Столь односторонний и популярный у потребителя образ Босха частично связан с рынком копий, творчеством эпигонов и подражателей, выбиравших сюжеты и сцены «погорячее», дабы развлечь и удовлетворить аудиторию, склонную к любованию низовым и демоническим. Подражатели делали упор на изображение извращённых монстров, затейливых чертей и демонов, гротескных лиц и поз. Первый коллекционер работ Босха, испанский гуманист Диего де Гевара, жаловался на многочисленные имитации, которые ему назойливо предлагали купить арт-дельцы и проходимцы. Рынок полнился подделками. Работы «а-ля Босх» из элитарных всё более превращались в китч, суррогат, ширпотреб, воспроизводящий формы без изначального содержания. Однако современник Иеронима ещё видел в его картинах нечто назидательное и актуальное – в отличие от зрителя XVII века. Именно в эту эпоху Босха стали обвинять в ереси: виной тому – Иеронимовы мутанты, монстры и дролери. Сюжеты же были увидены порицателями как извращённые и сомнительные, а эстетика – как подёрнутая флёром идейной крамолы.
Около 1500 года в испанских аристократических и придворных кругах бродили апокалиптические и квазиеретические умонастроения. Мессианские фанатики из среды Францисканских Терциариев, узрели в Босхе родственную душу, тем самым приуготовив почву для выискивания в творчестве художника антихристианских смыслов и еретических подтекстов. Около 1520–30-х годов передовые и прогрессивные интеллектуалы тех времён осторожно склонялись к неортодоксальному инакомыслию. Гуманисты, такие как Диего и Фелипе де Гевара, Амбросио де Моралес, и португалец Дамиан ди Гойш, подозреваемые или уже фактически осуждённые за ересь, были поклонниками, а иной раз даже и коллекционерами работ Иеронима.
Собрание картин Босха маркизы Менсия де Мендоса свидетельствует об испанском интересе к Иерониму. Это внимание, продиктованное влиянием Габсбургов на территории Нидерландов, связано не только с отдельно взятой интенцией к поиску инфернального или откровений о Конце времён, но характеризует повсеместный эсхатологизм и апокалиптическое мирочувствие, граничащее с ересью накануне Нового времени.
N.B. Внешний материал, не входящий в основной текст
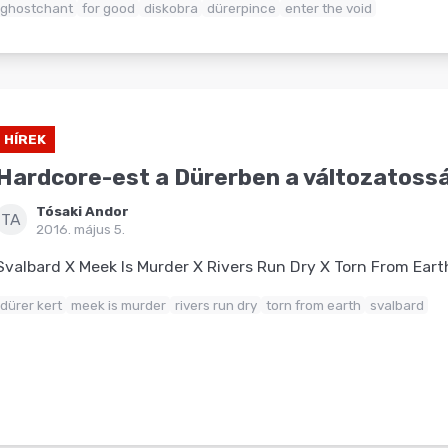
ghostchant
for good
diskobra
dürerpince
enter the void
HÍREK
Hardcore-est a Dürerben a változatoss
Tósaki Andor
TA
2016. május 5.
Svalbard X Meek Is Murder X Rivers Run Dry X Torn From Eart
dürer kert
meek is murder
rivers run dry
torn from earth
svalbard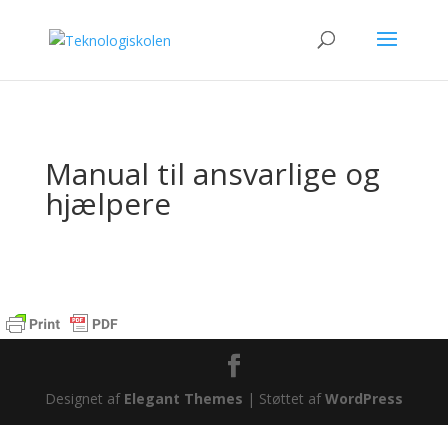
Manual til ansvarlige og
hjælpere
Designet af
Elegant Themes
| Støttet af
WordPress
Свободомыслие в лоне испанской католической церкви формировалось вокруг так называемой группы «Алюмбрадо» (
Испанские и испано-бургундские круги, изначально увидевшие в Босхе любопытного «художника фантасмагорических изобретений», весьма скоро переосмыслили и наделили его работы ложным содержанием, породив противоположные и противоречивые прочтения, преобладающие по сей день. Таким образом изначально ортодоксальный католик Босх обратился в еретика, фаворита вольнодумных испанцев. Сей взгляд на наследие Иеронима закрепился в испанской литературе эпохи барокко. Присущие искусству Босха парадоксы и противоречия сеяли в зрительском восприятии семена замешательства и сомнений, а двусмысленность и неоднозначность его картин в сочетании с репутацией одиозных поклонников его таланта повлияли на амплуа, имидж и реноме художника, сотворив из него маргинального мистика и мятежника, опасного фантазёра и пугающего визионера.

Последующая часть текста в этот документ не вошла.